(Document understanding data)
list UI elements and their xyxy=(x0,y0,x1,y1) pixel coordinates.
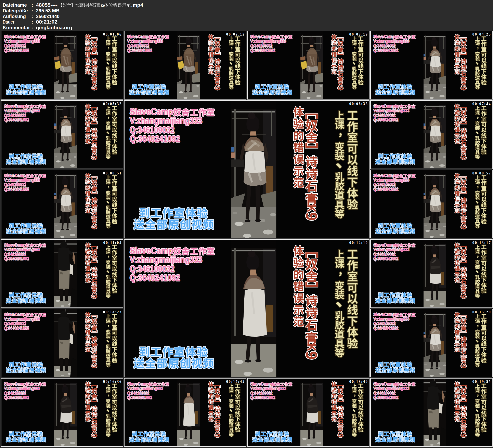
svg-text:00:07:44: 00:07:44 xyxy=(472,102,491,106)
svg-text::: : xyxy=(32,8,33,13)
svg-text::: : xyxy=(32,2,33,8)
svg-text:00:02:12: 00:02:12 xyxy=(226,32,245,36)
svg-text:qinglanhua.org: qinglanhua.org xyxy=(36,25,72,30)
svg-text:2560x1440: 2560x1440 xyxy=(36,14,59,19)
svg-text:00:03:19: 00:03:19 xyxy=(349,32,368,36)
svg-text:00:01:06: 00:01:06 xyxy=(103,32,122,36)
svg-text:00:16:36: 00:16:36 xyxy=(103,380,122,384)
svg-text:00:15:29: 00:15:29 xyxy=(472,310,491,314)
svg-text:00:12:10: 00:12:10 xyxy=(349,241,368,245)
svg-text:00:18:49: 00:18:49 xyxy=(349,380,368,384)
svg-text:00:21:02: 00:21:02 xyxy=(36,19,57,24)
svg-text:00:11:04: 00:11:04 xyxy=(103,241,122,245)
svg-text:295.53 MB: 295.53 MB xyxy=(36,8,59,13)
svg-text:00:08:51: 00:08:51 xyxy=(103,171,122,175)
svg-text:00:19:55: 00:19:55 xyxy=(472,380,491,384)
svg-text:Dateigröße: Dateigröße xyxy=(3,8,28,13)
svg-text:48055----: 48055---- xyxy=(36,2,57,8)
svg-text:00:14:23: 00:14:23 xyxy=(103,310,122,314)
svg-text:00:06:38: 00:06:38 xyxy=(349,102,368,106)
svg-text:00:05:32: 00:05:32 xyxy=(103,102,122,106)
svg-text:00:13:17: 00:13:17 xyxy=(472,241,491,245)
svg-text:K9: K9 xyxy=(101,4,105,7)
svg-text:Dateiname: Dateiname xyxy=(3,2,27,8)
svg-text:Kommentar: Kommentar xyxy=(3,25,30,30)
svg-text:.mp4: .mp4 xyxy=(131,2,143,8)
svg-text:00:04:25: 00:04:25 xyxy=(472,32,491,36)
svg-text:Auflösung: Auflösung xyxy=(3,14,26,19)
svg-text:Dauer: Dauer xyxy=(3,19,14,24)
svg-text::: : xyxy=(32,25,33,30)
svg-text:00:17:42: 00:17:42 xyxy=(226,380,245,384)
svg-text::: : xyxy=(32,19,33,24)
svg-text::: : xyxy=(32,14,33,19)
svg-text:00:09:57: 00:09:57 xyxy=(472,171,491,175)
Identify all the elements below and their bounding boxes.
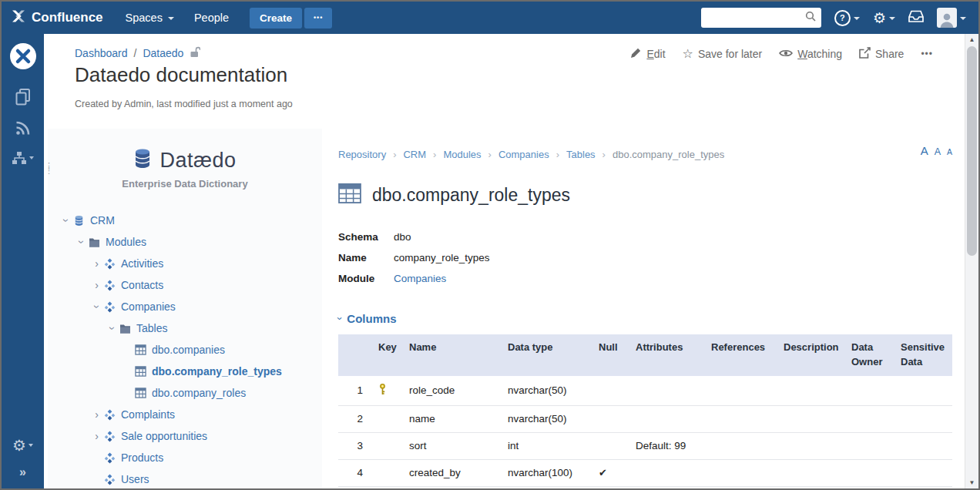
module-link[interactable]: Companies	[394, 273, 446, 284]
cell-attributes: Default: 99	[628, 432, 703, 459]
detail-name: Name company_role_types	[338, 247, 952, 268]
cell-references	[703, 405, 776, 432]
page-restrictions-icon[interactable]	[190, 46, 200, 60]
share-button[interactable]: Share	[859, 47, 904, 61]
page-actions: Edit ☆ Save for later Watching Share •••	[630, 46, 933, 61]
tree-item-companies[interactable]: ›Companies	[48, 296, 322, 317]
column-header-description: Description	[776, 334, 844, 376]
tree-item-users[interactable]: Users	[48, 468, 322, 488]
space-logo[interactable]	[9, 42, 37, 70]
chevron-down-icon[interactable]: ›	[61, 215, 72, 227]
breadcrumb-modules[interactable]: Modules	[443, 149, 481, 160]
cell-data-type: nvarchar(50)	[500, 376, 591, 406]
tree-item-modules[interactable]: ›Modules	[48, 231, 322, 253]
tree-item-products[interactable]: Products	[48, 447, 322, 468]
tree-item-contacts[interactable]: ›Contacts	[48, 274, 322, 296]
tree-item-dbo-companies[interactable]: dbo.companies	[48, 339, 322, 361]
breadcrumb-crm[interactable]: CRM	[403, 149, 426, 160]
breadcrumb-dbo-company-role-types: dbo.company_role_types	[612, 149, 724, 160]
tree-item-crm[interactable]: ›CRM	[48, 210, 322, 231]
cell-row-number: 2	[338, 405, 371, 432]
tree-item-dbo-company-role-types[interactable]: dbo.company_role_types	[48, 361, 322, 382]
column-header-row-number	[338, 334, 371, 376]
chevron-down-icon[interactable]: ›	[92, 301, 102, 313]
scrollbar-thumb[interactable]	[967, 46, 977, 256]
search-icon[interactable]	[805, 11, 816, 25]
cell-sensitive-data	[893, 376, 952, 406]
breadcrumb-repository[interactable]: Repository	[338, 149, 386, 160]
tree-item-sale-opportunities[interactable]: ›Sale opportunities	[48, 425, 322, 447]
cell-data-owner	[844, 432, 893, 459]
chevron-down-icon	[960, 17, 966, 20]
eye-icon	[779, 48, 793, 60]
column-header-null: Null	[591, 334, 628, 376]
help-icon: ?	[834, 10, 851, 26]
module-icon	[104, 451, 117, 464]
search-input[interactable]	[706, 12, 805, 25]
scroll-down-arrow[interactable]: ▼	[965, 477, 978, 488]
chevron-down-icon[interactable]: ›	[76, 237, 87, 248]
user-menu[interactable]	[937, 8, 966, 28]
page-byline: Created by Admin, last modified just a m…	[75, 99, 293, 109]
cell-references	[703, 376, 776, 406]
confluence-logo[interactable]: Confluence	[11, 8, 103, 28]
create-button[interactable]: Create	[250, 8, 302, 29]
watching-button[interactable]: Watching	[779, 48, 842, 60]
page-title: Dataedo documentation	[75, 63, 287, 87]
breadcrumb-companies[interactable]: Companies	[498, 149, 549, 160]
module-icon	[104, 473, 117, 485]
module-icon	[104, 300, 117, 313]
dataedo-logo: Datædo	[48, 147, 322, 173]
primary-key-icon	[378, 387, 387, 398]
tree-item-tables[interactable]: ›Tables	[48, 317, 322, 339]
font-size-large-button[interactable]: A	[921, 144, 928, 157]
vertical-scrollbar[interactable]: ▲ ▼	[965, 34, 978, 488]
tree-item-dbo-company-roles[interactable]: dbo.company_roles	[48, 382, 322, 404]
hierarchy-icon[interactable]	[12, 151, 34, 165]
breadcrumb-dataedo[interactable]: Dataedo	[143, 47, 183, 59]
cell-attributes	[628, 405, 703, 432]
breadcrumb-dashboard[interactable]: Dashboard	[75, 47, 128, 59]
chevron-right-icon[interactable]: ›	[91, 280, 102, 290]
columns-section-header[interactable]: › Columns	[338, 312, 952, 325]
chevron-right-icon[interactable]: ›	[91, 258, 102, 269]
cell-name: sort	[401, 432, 500, 459]
save-for-later-button[interactable]: ☆ Save for later	[683, 46, 763, 61]
dataedo-logo-text: Datædo	[159, 149, 236, 173]
detail-label: Schema	[338, 231, 394, 243]
blog-feed-icon[interactable]	[15, 121, 30, 136]
panel-resize-handle[interactable]: ⋮⋮	[45, 163, 53, 173]
cell-data-owner	[844, 376, 893, 406]
scroll-up-arrow[interactable]: ▲	[965, 34, 978, 45]
font-size-small-button[interactable]: A	[947, 147, 952, 156]
create-more-button[interactable]: •••	[304, 8, 332, 29]
admin-menu[interactable]: ⚙	[873, 11, 895, 25]
help-menu[interactable]: ?	[834, 10, 860, 26]
cell-null	[591, 405, 628, 432]
nav-people[interactable]: People	[184, 2, 239, 34]
cell-references	[703, 432, 776, 459]
edit-button[interactable]: Edit	[630, 47, 665, 61]
chevron-right-icon[interactable]: ›	[91, 409, 102, 420]
topnav-right-group: ? ⚙	[701, 8, 978, 28]
search-box[interactable]	[701, 8, 821, 28]
tree-item-label: Companies	[121, 300, 176, 313]
share-icon	[859, 47, 871, 61]
table-row: 4created_bynvarchar(100)✔	[338, 459, 952, 486]
nav-spaces[interactable]: Spaces	[116, 2, 184, 34]
detail-label: Name	[338, 252, 394, 263]
more-actions-button[interactable]: •••	[921, 49, 933, 59]
font-size-medium-button[interactable]: A	[935, 146, 941, 157]
tree-item-complaints[interactable]: ›Complaints	[48, 404, 322, 425]
breadcrumb-tables[interactable]: Tables	[566, 149, 596, 160]
expand-sidebar-button[interactable]: »	[19, 465, 26, 479]
chevron-right-icon[interactable]: ›	[91, 431, 102, 441]
cell-name: role_code	[401, 376, 500, 406]
pages-icon[interactable]	[15, 89, 31, 106]
notifications-tray[interactable]	[908, 10, 924, 25]
tree-item-activities[interactable]: ›Activities	[48, 253, 322, 274]
table-icon	[135, 344, 148, 356]
brand-name: Confluence	[32, 10, 103, 25]
space-settings-menu[interactable]: ⚙	[12, 436, 33, 455]
chevron-down-icon[interactable]: ›	[107, 323, 118, 334]
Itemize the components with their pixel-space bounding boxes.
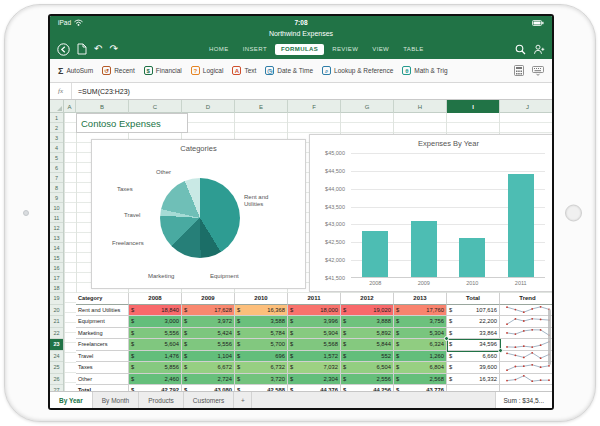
cell-2013[interactable]: $3,756 [394,316,447,328]
row-header-20[interactable]: 20 [50,305,63,317]
cell-2011[interactable]: $5,568 [288,339,341,351]
cell-2009[interactable]: $17,628 [182,305,235,317]
cell[interactable] [447,385,500,391]
add-sheet-button[interactable]: + [234,392,252,408]
cell-category[interactable]: Taxes [76,362,129,374]
row-header-12[interactable]: 12 [50,223,63,233]
ribbon-button-lookup-reference[interactable]: ⌕Lookup & Reference [322,66,393,75]
sheet-tab-by-month[interactable]: By Month [93,392,139,408]
sparkline-equipment[interactable] [500,316,552,328]
sparkline-freelancers[interactable] [500,339,552,351]
quick-sum-status[interactable]: Sum : $34,5... [495,392,552,408]
cell-category[interactable]: Marketing [76,328,129,340]
share-person-icon[interactable] [533,44,545,55]
cell-2009[interactable]: $6,672 [182,362,235,374]
table-header-total[interactable]: Total [447,293,500,305]
selection-handle-top-left[interactable] [444,336,449,341]
table-header-trend[interactable]: Trend [500,293,552,305]
row-header-23[interactable]: 23 [50,339,63,351]
select-all-corner[interactable] [50,100,64,113]
sparkline-marketing[interactable] [500,328,552,340]
home-button[interactable] [565,205,582,222]
table-header-2010[interactable]: 2010 [235,293,288,305]
ribbon-tab-insert[interactable]: INSERT [237,44,273,55]
cell-2009[interactable]: $2,724 [182,374,235,386]
cell-2012[interactable]: $3,888 [341,316,394,328]
cell-total-label[interactable]: Total [76,385,129,391]
cell-2010[interactable]: $16,368 [235,305,288,317]
ribbon-tab-table[interactable]: TABLE [397,44,430,55]
cell-2011[interactable]: $7,032 [288,362,341,374]
cell-2013[interactable]: $17,760 [394,305,447,317]
cell-2008[interactable]: $18,840 [129,305,182,317]
cell-2012[interactable]: $6,504 [341,362,394,374]
undo-button[interactable]: ↶ [94,44,102,54]
cell-total[interactable]: $22,200 [447,316,500,328]
cell-2012[interactable]: $552 [341,351,394,363]
row-header-4[interactable]: 4 [50,143,63,153]
cell-2008[interactable]: $3,000 [129,316,182,328]
row-header-26[interactable]: 26 [50,374,63,386]
row-header-18[interactable]: 18 [50,283,63,293]
redo-button[interactable]: ↷ [109,44,117,54]
cell-2013[interactable]: $2,568 [394,374,447,386]
row-header-2[interactable]: 2 [50,123,63,133]
pie-chart-object[interactable]: Categories Rent and UtilitiesEquipmentMa… [91,139,306,289]
cell-2009[interactable]: $1,104 [182,351,235,363]
cell-2012[interactable]: $5,892 [341,328,394,340]
row-header-25[interactable]: 25 [50,362,63,374]
row-header-14[interactable]: 14 [50,243,63,253]
row-header-21[interactable]: 21 [50,316,63,328]
ribbon-tab-formulas[interactable]: FORMULAS [275,44,324,55]
row-header-3[interactable]: 3 [50,133,63,143]
row-header-1[interactable]: 1 [50,113,63,123]
sparkline-taxes[interactable] [500,362,552,374]
cell-2013[interactable]: $5,304 [394,328,447,340]
row-header-15[interactable]: 15 [50,253,63,263]
row-header-22[interactable]: 22 [50,328,63,340]
cell-2013[interactable]: $1,260 [394,351,447,363]
selection-handle-bottom-right[interactable] [498,348,503,353]
ribbon-button-recent[interactable]: ↺Recent [102,66,135,75]
cell-total-2012[interactable]: $44,256 [341,385,394,391]
column-header-I[interactable]: I [447,100,500,113]
cell-category[interactable]: Freelancers [76,339,129,351]
column-header-J[interactable]: J [500,100,552,113]
cell-2011[interactable]: $1,572 [288,351,341,363]
selected-cell-outline[interactable] [447,339,501,352]
row-header-5[interactable]: 5 [50,153,63,163]
row-header-9[interactable]: 9 [50,193,63,203]
row-header-16[interactable]: 16 [50,263,63,273]
cell-category[interactable]: Rent and Utilities [76,305,129,317]
formula-input[interactable]: =SUM(C23:H23) [72,83,130,99]
search-icon[interactable] [515,44,526,55]
back-button[interactable] [57,43,70,56]
row-header-8[interactable]: 8 [50,183,63,193]
row-header-24[interactable]: 24 [50,351,63,363]
new-document-button[interactable] [77,43,87,55]
cell-category[interactable]: Equipment [76,316,129,328]
sparkline-travel[interactable] [500,351,552,363]
cell-2011[interactable]: $2,304 [288,374,341,386]
cell-2008[interactable]: $1,476 [129,351,182,363]
bar-chart-object[interactable]: Expenses By Year $45,000$44,500$44,000$4… [309,134,552,292]
row-header-7[interactable]: 7 [50,173,63,183]
sheet-tab-customers[interactable]: Customers [184,392,234,408]
cell-total-2013[interactable]: $43,776 [394,385,447,391]
table-header-2013[interactable]: 2013 [394,293,447,305]
table-header-2012[interactable]: 2012 [341,293,394,305]
column-header-B[interactable]: B [76,100,129,113]
sparkline-rent-and-utilities[interactable] [500,305,552,317]
ribbon-button-financial[interactable]: $Financial [144,66,182,75]
cell-2008[interactable]: $5,604 [129,339,182,351]
row-header-27[interactable]: 27 [50,385,63,391]
cell-total[interactable]: $6,660 [447,351,500,363]
ribbon-button-logical[interactable]: ?Logical [191,66,224,75]
table-header-2011[interactable]: 2011 [288,293,341,305]
row-header-19[interactable]: 19 [50,293,63,305]
column-header-G[interactable]: G [341,100,394,113]
cells-area[interactable]: Contoso Expenses Categories Rent and Uti… [64,113,552,391]
sheet-tab-by-year[interactable]: By Year [50,392,93,408]
calculator-icon[interactable] [514,65,524,76]
cell-2009[interactable]: $3,972 [182,316,235,328]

▶ WORK REQUIRED: Collect the complete line wherever the string "object" appears in the records.

▶ RESPONSE TO THE TASK:
pie-chart-object[interactable]: Categories Rent and UtilitiesEquipmentMa… [91,139,306,289]
bar-chart-object[interactable]: Expenses By Year $45,000$44,500$44,000$4… [309,134,552,292]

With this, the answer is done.